De las lecturas del domingo pasado y de mis vivencias actuales.
Dice
en el Libro del profeta Isaías:
“Mis pensamientos no son los
pensamientos de ustedes, sus caminos no son mis caminos, dice el Señor. Porque
así como aventajan los cielos a la tierra, así aventajan mis caminos a los de
ustedes y mis pensamientos a sus pensamientos.
En
el Salmo 144, su autor dice:
El Señor es compasivo y
misericordioso, lento para enojarse y generoso para perdonar. Bueno es el Señor
para con todos y su amor se extiende a todas sus creaturas. Siempre es justo el
Señor en sus designios y están llenas de amor todas sus obras. No está lejos el
Señor de aquellos que lo buscan; muy cerca está el Señor de quien lo invoca.
La
misericordia y bondad de Dios me sobrepasa.

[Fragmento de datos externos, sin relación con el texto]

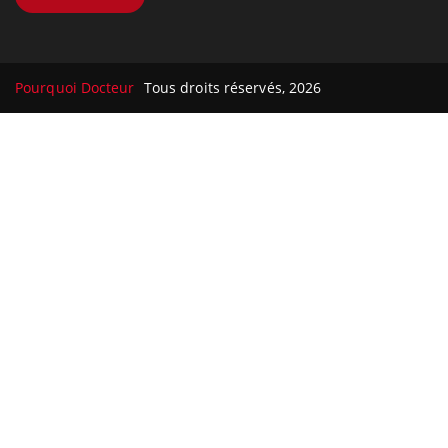
Pourquoi Docteur
Tous droits réservés, 2026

Sean como niños… Observaba hace
un instante la imagen del rostro de un bebé. Mi atención se concentró en sus ojos.
En verdad denotan una gran pureza de corazón. Él es una creatura incapaz de hacerle
daño a nadie, ni pasa tampoco por su corazón ni la envidia, ni los celos, ni el
deseo de poder. Ser como ellos… En ese momento, cuando observaba esta imagen, la
presencia de alguien cerca de mí, me contrarió. Entonces me percaté de que esa creatura
no tendría esa reacción que yo tuve. Su mente y corazón no han fomentado ninguna
discordia ni intolerancia hacia los demás. Ese es el estado natural de la mente.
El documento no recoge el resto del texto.